Sharjah: A newly formed Sharjah Police financial crimes unit will seek to settle monetary disputes amicably before they land in the courts as part of routine police investigation, according to senior police officials.
Arbitrating matters between parties may help to significantly reduce the number of criminal cases filed for financial claims.
Sharjah Police said efforts to arbitrate financial cases in the third quarter of this year have already helped return Dh37.2 million to complainants without resorting to criminal proceedings.
All financial crimes investigations will now be unified into the single new unit based at the Buhairah police station.
The new unit was inaugurated by Sharjah Police Commander — in-Chief Brigadier Saif Mohammad Al Ziri Al Shamsi.
The Sharjah Police Department Financial Crimes Unit, he said, is responsible for the investigation of criminal offences involving all manner of criminal cases ranging from bounced cheque cases and car rentals gone awry to missed payments or contract disputes.

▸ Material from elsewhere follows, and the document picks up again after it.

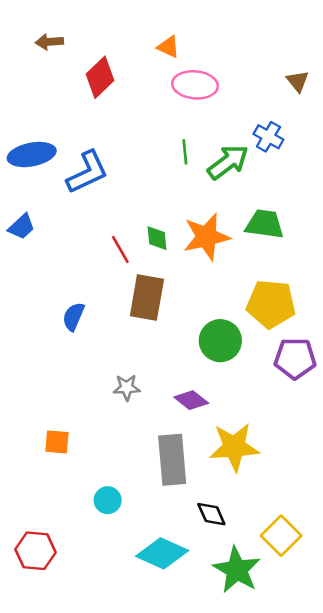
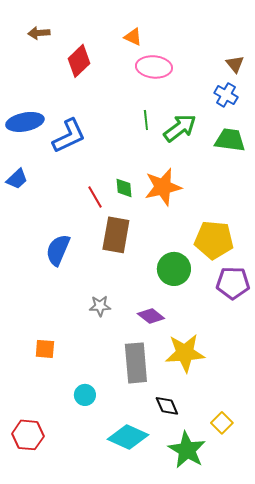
blue cross: (268, 137) -> (226, 95), moved
green trapezoid: (265, 224) -> (230, 140), moved
blue semicircle: (73, 317) -> (58, 250), size x1.4
yellow square: (281, 536) -> (222, 423), size x0.7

The unit will follow up each case from the beginning in coordination with the Attorney-General and the UAE Central Bank.
It will also handle follow-up cases of detainees who were jailed for financial issues in order to provide better police services to all community members.
“It is typical for a financial crimes investigative unit to employ experts in document examination and handwriting comparisons, as well as a team of detectives who are called upon to prioritise hundreds and often thousands of cases received each year, particularly among larger departments,” Brigadier Al Shamsi said.
Colonel Dr Khalifa Kalander, Acting Director of Comprehensive Police Stations, said ongoing financial arbitration efforts undertaken by Sharjah Police since 2011 have solved many disputes.
Colonel Kalander said the initiative contributed a great deal in solving financial disputes and provide a chance to defendants involved in bad cheque cases to pay off their debts directly at the police stations before referring the file to the public prosecution and the court.
“The files are being sent to the prosecution and the court only if the defendants have criminal records,” he said.
The initiative is aimed at protecting the complainants’ rights and ensuring that their money is restored to them.
“It also contributes to reducing loads of files to be referred to the Public Prosecution and courts, besides protecting the families whose breadwinners, like the father or mother, could have otherwise been locked up in jail.”